A:   Whole drive and whole device encryption is the best approach; however, the processes of encryption and decryption are time consuming and can cause incompatibility with software. Careful testing is necessary to ensure software remains operational and performance is not impacted by the encryption.

Q:   Which is of more importance: network information security or physical and environmental security?

A:   Physical and environmental security is as important as network information security. Physically securing information resources should be an organization’s first line of defense in securing its business. If physical security is not properly addressed, all the other information assurance controls would be void. Thousands of dollars can be spent on implementing the most current information assurance technologies on company servers, but if the servers are not physically secured, this may prove to be a costly lesson. Physical and environmental security safeguards organizations against physical damage, physical theft, unauthorized disclosure of information, and other threats.
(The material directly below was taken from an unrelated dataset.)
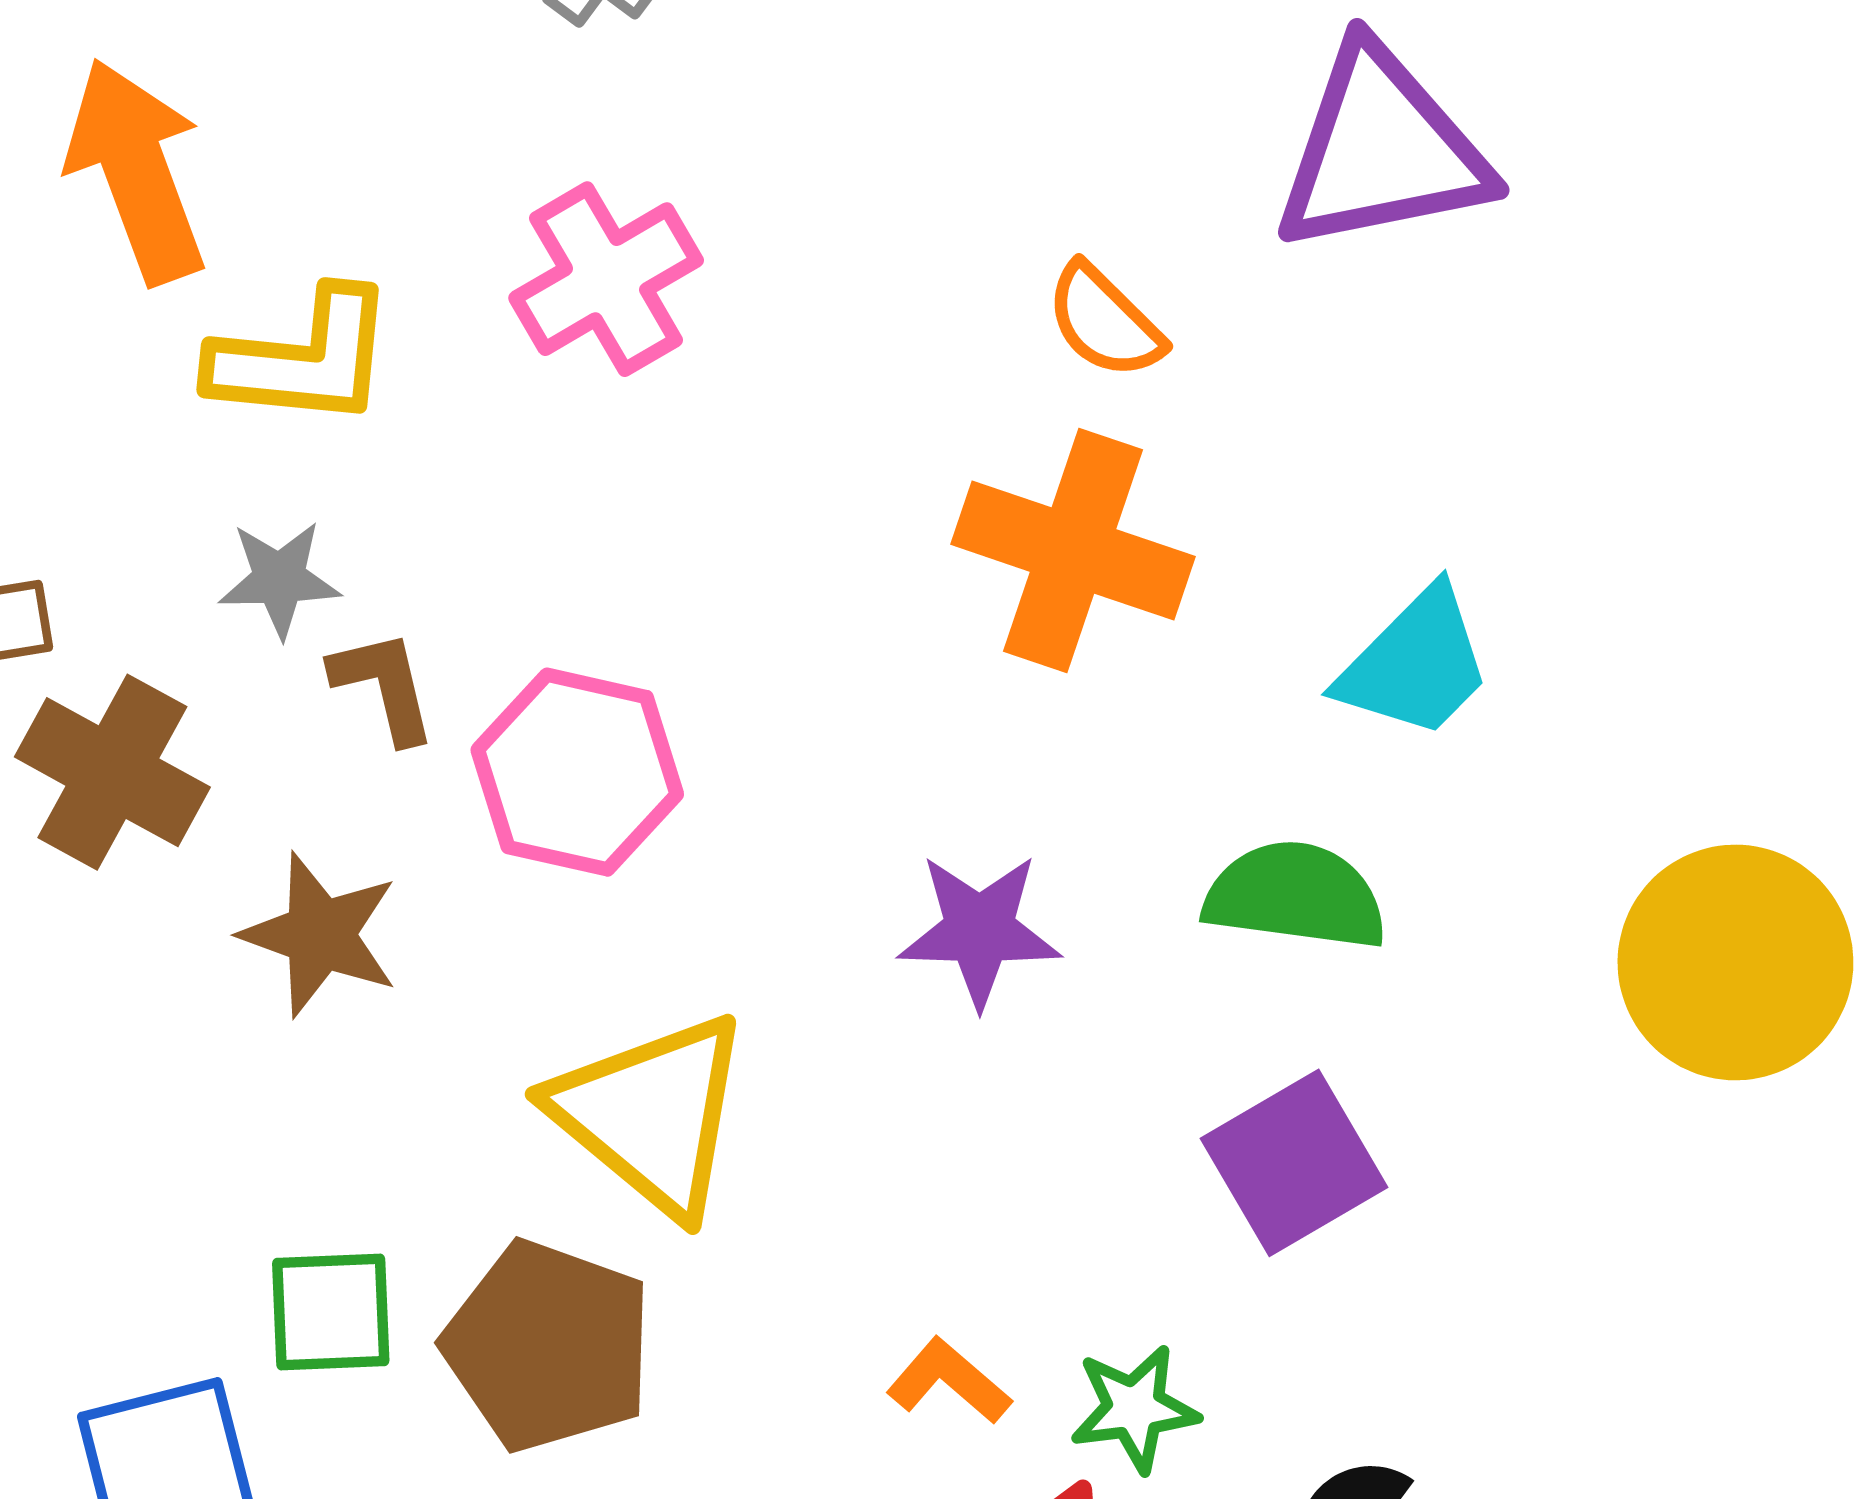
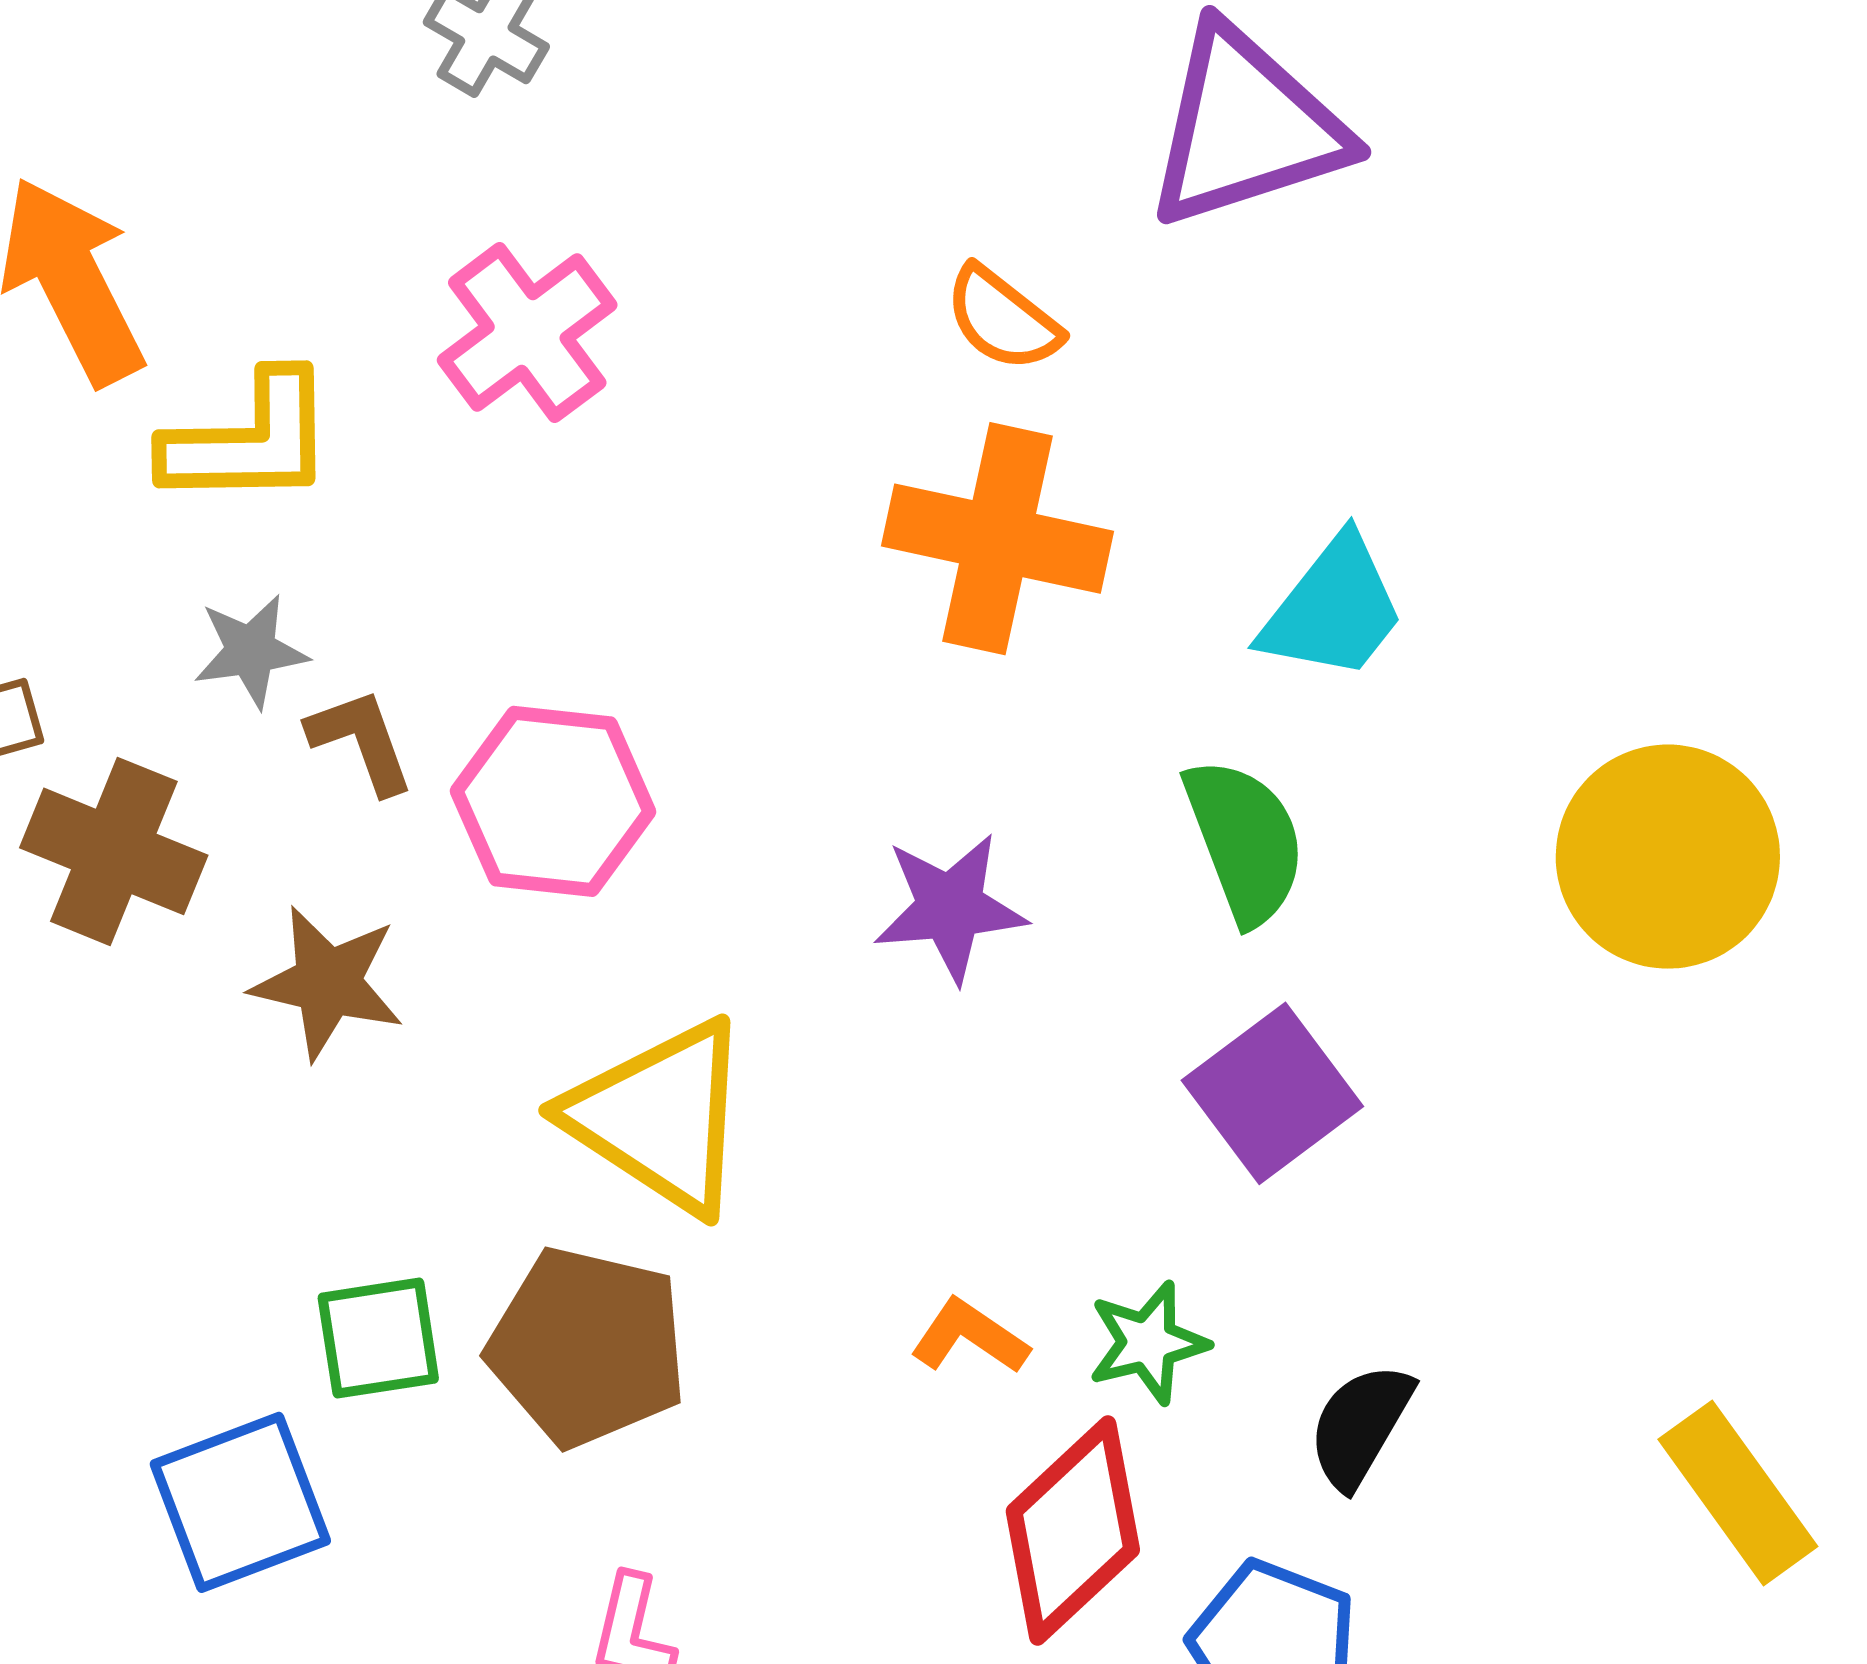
green semicircle: (1295, 896) -> (1245, 841), turned 68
Q:   Why do I need to practice proper media disposal?

A:   Proper disposal of media is essential to ensure that the security of sensitive information, such as personnel records, financial data, and proposals, is not compromised. It is a false impression that deleting a file or a record deletes it forever. Unfortunately, such deletion does not permanently destroy information. Media should be properly sanitized using multiple erasure techniques before disposal to prevent unauthorized retrieval and use of information. Merely formatting a disk does not protect you.